EXTENSIONS TO THE MODEL

These calculations take no account of the importance, severity, or longevity of the health outcome (in general, the more serious or long lived it is, the greater would be the acceptable cost of screening); furthermore the economic cost of screening, financial savings to the employer, and financial penalty to the employee are only represented indirectly. We have also restricted our focus to the impact on labour health, whereas at the societal level there may be other costs and benefits to be weighed (such as improved longevity, altered health demand, and the long term psychological consequences of screening). The model could, however, be extended with more information. For example, if RR were known for a given loss of quality adjusted life years, or for a given numbers of days of sick leave incurred during illness, or for the treatment costs of a given illness episode, and the screening costs were known, then a more sophisticated analysis would be possible.^15,21 The statistical uncertainty surrounding point estimates of risk can also be accommodated, simply by repeating the calculation for a different set of input assumptions, such as those that would arise from RRs lying at the 95% confidence limits.

CONCLUSION

A number of indices have been described to aid in the evaluation of pre-placement health screening. Although they have a wide application, these indices may be particularly relevant when genetic testing becomes an issue and economic and ethical justification take a more prominent role. Several of the measures are relevant to the ethics of proposed screening programmes: How many workers must be excluded from a job to prevent a single case of the adverse outcome? What are the expected benefits, if any, for the workers who are excluded? How effective would the screening be in comparison with other possible preventive strategies? By combining the indices that we have described with financial data (for example, the cost of a screening test, the cost of replacing a job applicant who is excluded), it is possible to assess the economics of pre-placement health screening.

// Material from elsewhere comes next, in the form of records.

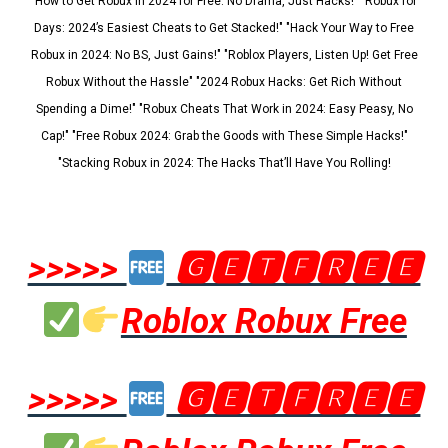
"How to Get Robux in 2024 for Free: No Drama, Just Hacks!" "Robux for
Days: 2024’s Easiest Cheats to Get Stacked!" "Hack Your Way to Free
Robux in 2024: No BS, Just Gains!" "Roblox Players, Listen Up! Get Free
Robux Without the Hassle" "2024 Robux Hacks: Get Rich Without
Spending a Dime!" "Robux Cheats That Work in 2024: Easy Peasy, No
Cap!" "Free Robux 2024: Grab the Goods with These Simple Hacks!"
"Stacking Robux in 2024: The Hacks That’ll Have You Rolling!
>>>>>
🅶🅴🆃🅵🆁🅴🅴
Roblox Robux Free
>>>>>
🅶🅴🆃🅵🆁🅴🅴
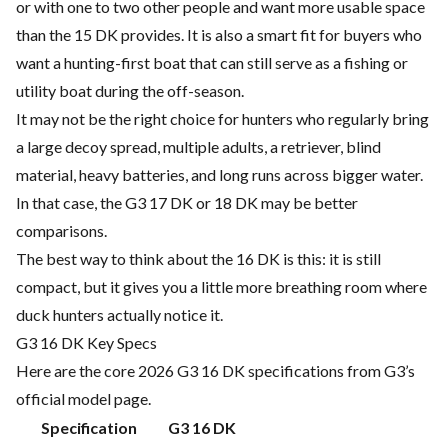
or with one to two other people and want more usable space
than the 15 DK provides. It is also a smart fit for buyers who
want a hunting-first boat that can still serve as a fishing or
utility boat during the off-season.
It may not be the right choice for hunters who regularly bring
a large decoy spread, multiple adults, a retriever, blind
material, heavy batteries, and long runs across bigger water.
In that case, the G3 17 DK or 18 DK may be better
comparisons.
The best way to think about the 16 DK is this: it is still
compact, but it gives you a little more breathing room where
duck hunters actually notice it.
G3 16 DK Key Specs
Here are the core 2026 G3 16 DK specifications from G3’s
official model page.
Specification
G3 16 DK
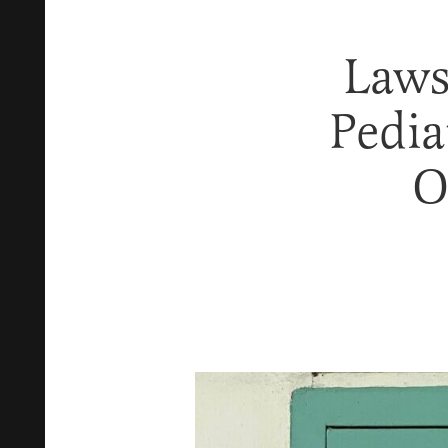
Laws
Pedia
O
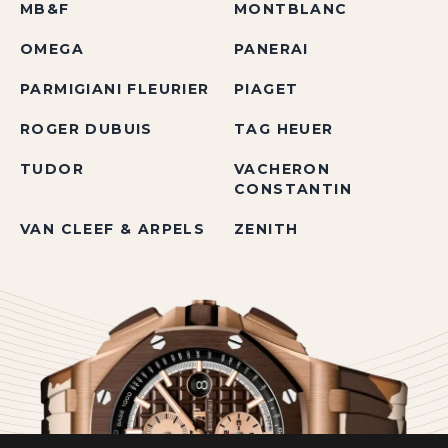
MB&F
MONTBLANC
OMEGA
PANERAI
PARMIGIANI FLEURIER
PIAGET
ROGER DUBUIS
TAG HEUER
TUDOR
VACHERON
CONSTANTIN
VAN CLEEF & ARPELS
ZENITH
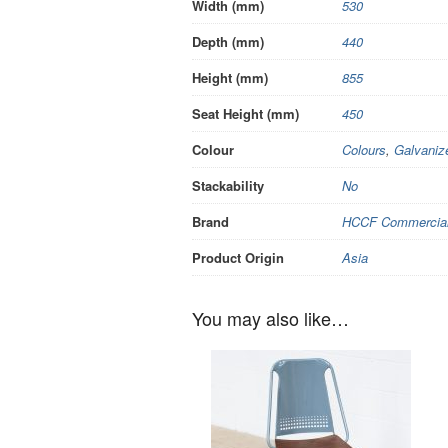
Width (mm)
530
Depth (mm)
440
Height (mm)
855
Seat Height (mm)
450
Colour
Colours
,
Galvaniz
Stackability
No
Brand
HCCF Commercial 
Product Origin
Asia
You may also like…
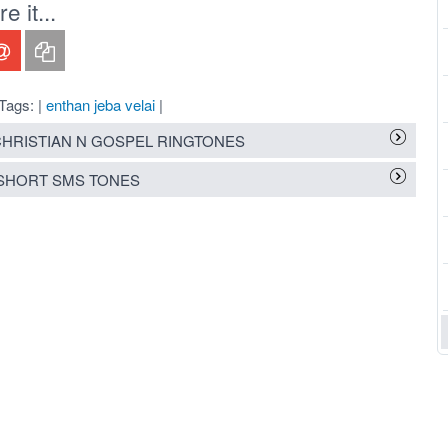
 it...
Tags: |
enthan jeba velai
|
HRISTIAN N GOSPEL RINGTONES
SHORT SMS TONES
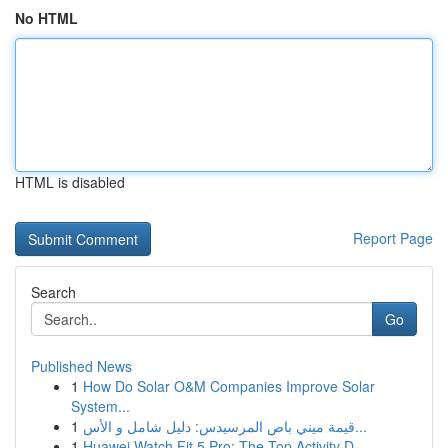
No HTML
HTML is disabled
Report Page
Search
Go
Published News
1
How Do Solar O&M Companies Improve Solar
System...
1
قيمة ميني باص المرسيدس: دليل شامل و الأس...
1
Huawei Watch Fit 5 Pro: The Top Activity D...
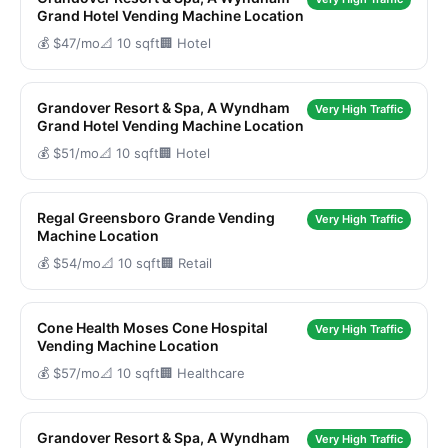
Grand Hotel Vending Machine Location
💰 $47/mo
📐 10 sqft
🏢 Hotel
Grandover Resort & Spa, A Wyndham
Very High Traffic
Grand Hotel Vending Machine Location
💰 $51/mo
📐 10 sqft
🏢 Hotel
Regal Greensboro Grande Vending
Very High Traffic
Machine Location
💰 $54/mo
📐 10 sqft
🏢 Retail
Cone Health Moses Cone Hospital
Very High Traffic
Vending Machine Location
💰 $57/mo
📐 10 sqft
🏢 Healthcare
Grandover Resort & Spa, A Wyndham
Very High Traffic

The scope for evaluating screening programmes in this way depends on the availability of appropriate (unbiased and generalisable) data on the prevalence of prognostic indicators and the relative and absolute risks with which they are associated. However, particularly in sensitive areas such as genetic testing, the onus should be on the employer to justify the use of screening before it is instituted. Where relevant data are not available, preliminary calculations of the type presented in the tables may help to determine whether research to obtain the missing information would be worthwhile.